Smoking causes one in 10 deaths worldwide: Study
India, Pakistan and Panama are the three countries that have implemented a large number of tobacco control policies over the last ten years.
The Global Burden of Disease (GBD) report was published in April 2017 in medical journal The Lancet.
The report indicates that smoking caused one in ten deaths worldwide in 2015. It also stated that half of these deaths occurred in just four countries, which are China, India, the United States and Russia.
Key highlights of the Global Burden of Disease report
• The 10 countries with the largest number of smokers in 2015 were China, India, Indonesia, U.S., Russia, Bangladesh, Japan, Brazil, Germany and the Philippines.
• In 2015, about 6.4 million deaths worldwide were caused by smoking and 52.2 per cent of them took place in China, India, U.S. and Russia.
• China, India, and Indonesia, the three leading countries with male smokers, accounted for 51.4 per cent of the world’s male smokers in 2015.
• India holds 11.2 per cent of the world’s total smokers.
• Deaths attributable to smoking increased by 4.7 per cent in 2015 from the figures in 1990.
• Smoking was rated as a bigger burden on health, moving from the third to the second highest cause of disability.
• The U.S., China and India, the leading three countries in total number of female smokers, accounted for 27.3 per cent of the world’s female smokers.
• The study also warns that the war against tobacco is far from won.
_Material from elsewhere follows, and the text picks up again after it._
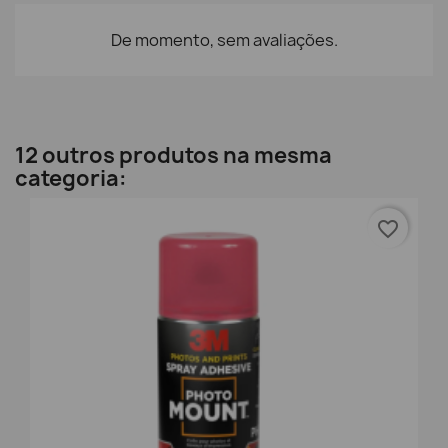
De momento, sem avaliações.
12 outros produtos na mesma
categoria:
favorite_border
The report goes on to argue that despite implementation of the WHO Framework Convention on Tobacco Control (FCTC) in 2005, policy makers need to make renewed and sustained efforts to tackle it.
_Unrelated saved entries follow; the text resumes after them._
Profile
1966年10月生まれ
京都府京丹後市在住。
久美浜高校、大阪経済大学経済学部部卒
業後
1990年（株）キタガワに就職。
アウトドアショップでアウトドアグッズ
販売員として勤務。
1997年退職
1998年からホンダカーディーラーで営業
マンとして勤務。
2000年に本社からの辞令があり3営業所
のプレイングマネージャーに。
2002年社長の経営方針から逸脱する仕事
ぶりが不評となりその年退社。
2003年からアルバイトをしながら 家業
• Population growth has led to an increase in the overall number of smokers from 870.4 million in 1990 to 933.1 million in 2015.
• India, Pakistan and Panama are the three countries that have implemented a large number of tobacco control policies over the last ten years.
• The FCTC is necessary and vital for creating policy environment for more effective tobacco control worldwide but is not enough to fully address each country’s tobacco-control needs.